Sex and the Internet
To a large extent, individual initiatives and NGOs are the only source of Arab educational sexual content. There are also many pages that we see on social media, especially in Lebanon, Egypt and Tunisia, that aim to disseminate information in a scientific way.
These pages receive great attention and interaction. Comments show a diversity between serious users, between accounts with fake names and people who make fun of the content and take advantage of hiding behind screens to express what they might be afraid to say in public.
Some may think that the presence of sexual content on the Internet is sufficient and therefore those interested can search for their need, there is no need to discuss these matters with parents or in the classroom.
The therapist Anas Al-Aweni does not agree with this, because the online content often contains inaccuracies just like any other health topic, and therefore it is important to go to the pages of specialists and receive scientific and accurate information, he says.
Dr. Sandrine Atallah is active on social media, and the content she produces often causes confusion, especially since the videos she publishes receive many notifications and thus are removed from the platforms, without carefully looking at the content.
Dr. Atallah notes that videos related to men are not exposed to many reports, while those related to women and their desires are deleted after a huge number of notifications.
In this context, she says that women’s silent interest in the content they provide is very great. She explains: “Women often do not comment on content for fear of being bullied or harassed online, but they follow and interact a lot in private messages.”
Atallah also sees clear progress in the normalization of sexual narratives in society: “I see that many who have never dared to talk about sex have become curious about knowledge and accept discussing the subject in certain frameworks.”
gender and language
Language has an important role in sexual education. Young people we met in London say they have learned profanity related to sex and do not know the scientific words in Arabic. Hala says that words related to a woman’s body are “reviled”.
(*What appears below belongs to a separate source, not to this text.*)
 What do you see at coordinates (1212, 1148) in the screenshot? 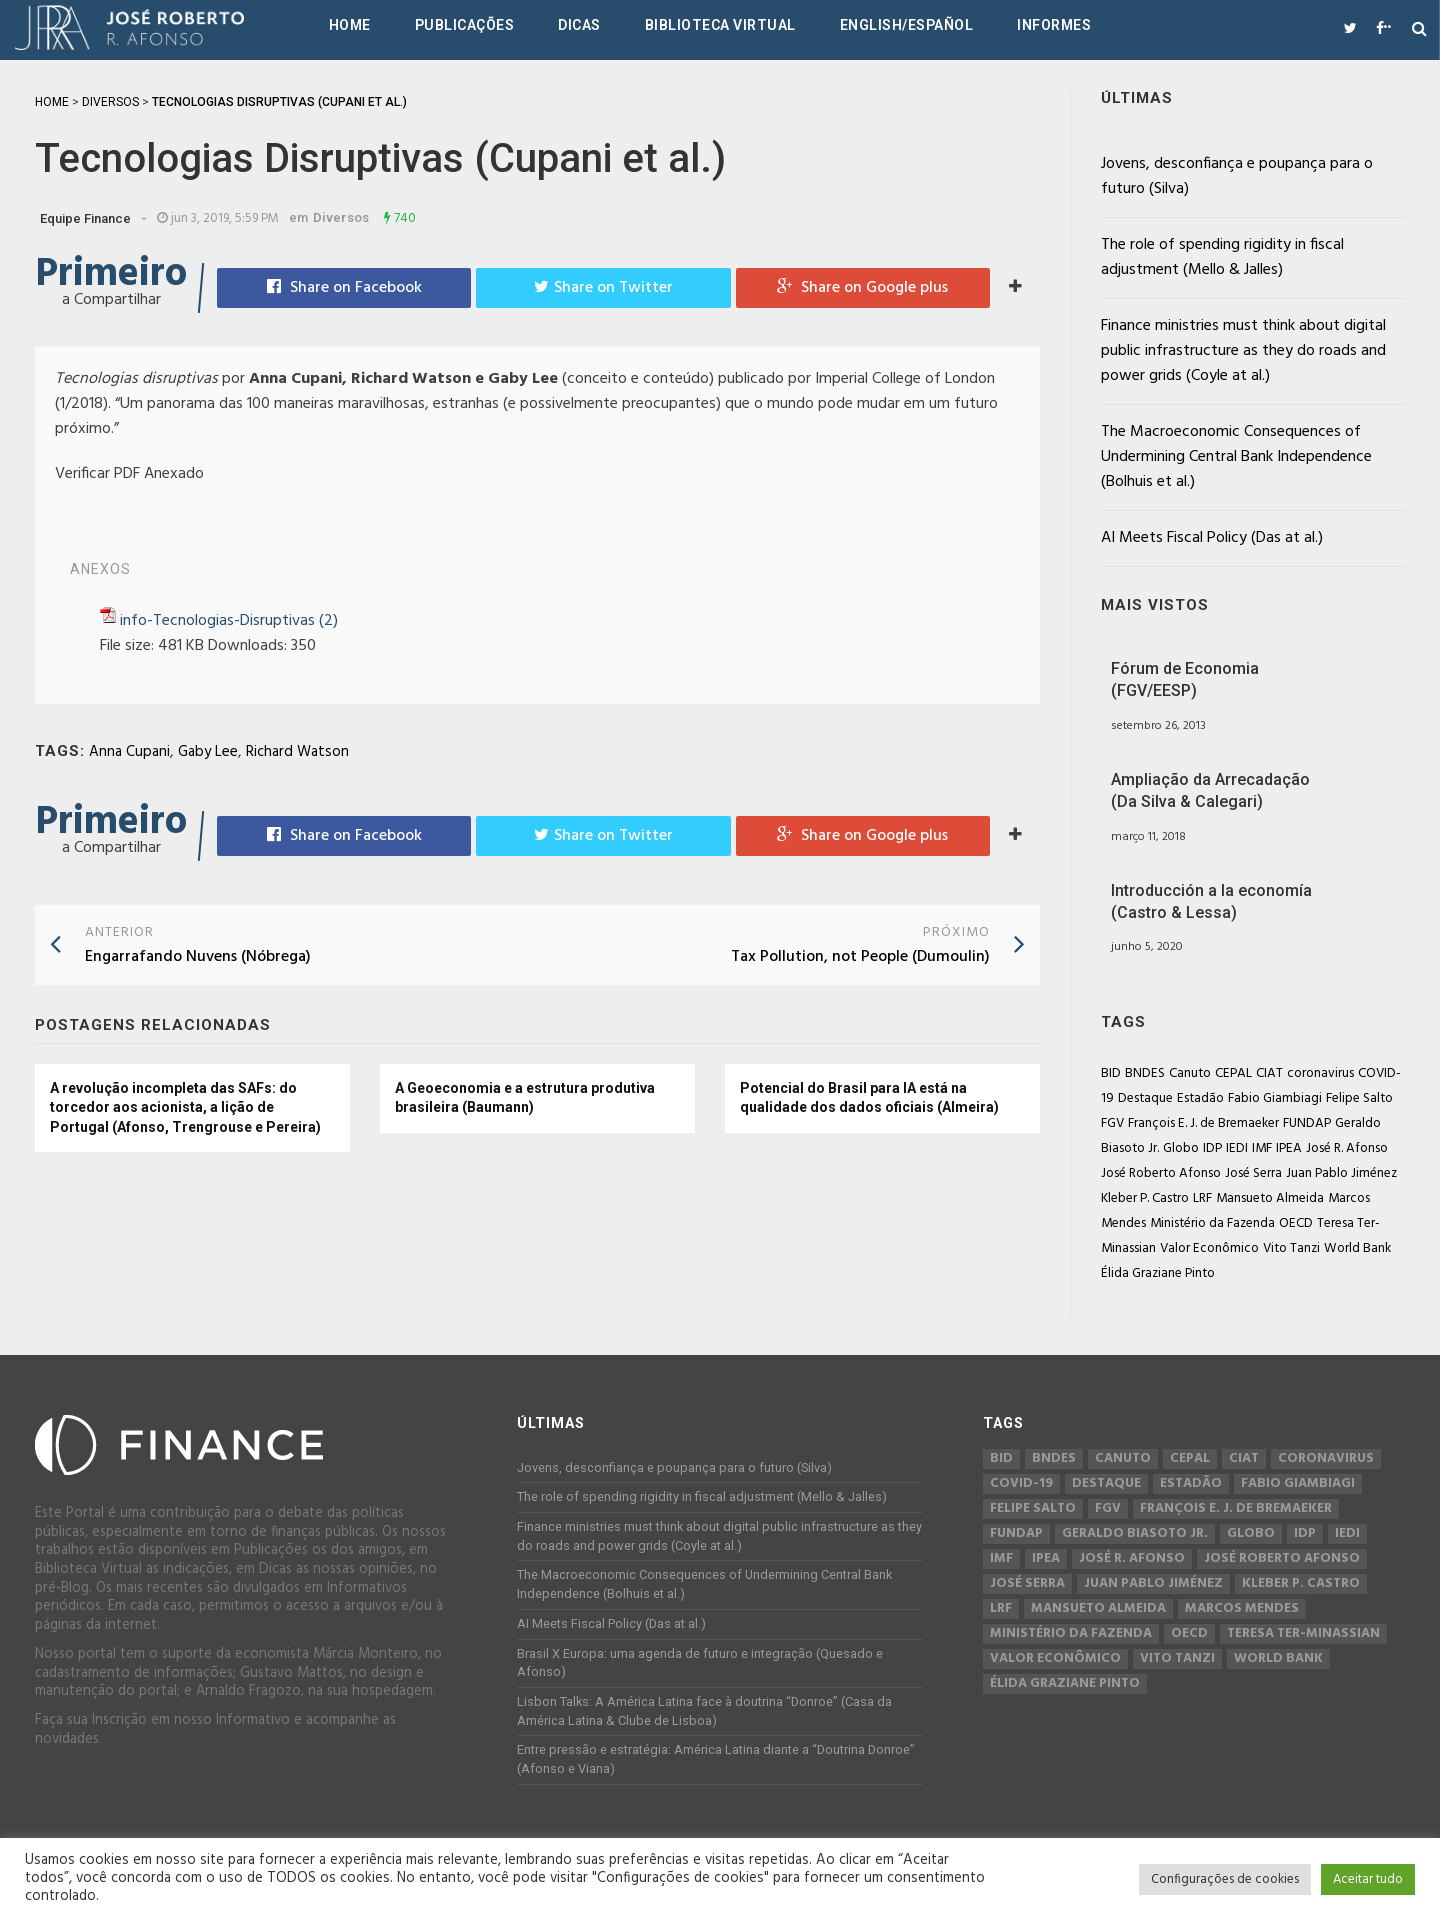
I see `IDP` at bounding box center [1212, 1148].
For Dr. Atallah, it is very important to learn the appropriate expressions: “Often we either use obscene words that suggest that sex is a dirty and vulgar thing, or we use childish and sarcastic words, which diminish the importance of sex and the seriousness of the topic.”
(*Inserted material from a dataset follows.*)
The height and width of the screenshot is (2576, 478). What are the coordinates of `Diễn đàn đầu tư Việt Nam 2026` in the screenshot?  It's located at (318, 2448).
She continues: “There are women who, if they put a mirror in front of their genitals, do not know the name of these parts, as if they look at their face and do not know how to distinguish between the eyes and the mouth.”
Educational sexual content in the Arab world still faces several barriers: laws, religion, and general societal perception. But the young people we spoke to have a thirst for understanding more about this world.
Someone says, “I wish someone had explained to me at some point in my teenage years that it wasn’t what I thought it was.”
Another participant says: “The reason for our existence in this world is the sexual process, so why is it surrounded by all this aura of shame and prohibition?”
This article is from the “Why Not?” series. Through BBC Arabic, it is a collection of explanatory articles and videos that raise topics that arouse young people’s curiosity in the fields of education, mental health and sustainability.